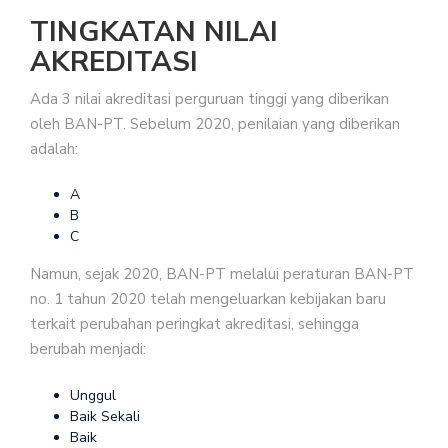
TINGKATAN NILAI
AKREDITASI
Ada 3 nilai akreditasi perguruan tinggi yang diberikan
oleh BAN-PT. Sebelum 2020, penilaian yang diberikan
adalah:
A
B
C
Namun, sejak 2020, BAN-PT melalui peraturan BAN-PT
no. 1 tahun 2020 telah mengeluarkan kebijakan baru
terkait perubahan peringkat akreditasi, sehingga
berubah menjadi:
Unggul
Baik Sekali
Baik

**Exercise aim**.
Count the lines in the records above that contain the word "diberikan", and reply with only that number.

**Output below**.
2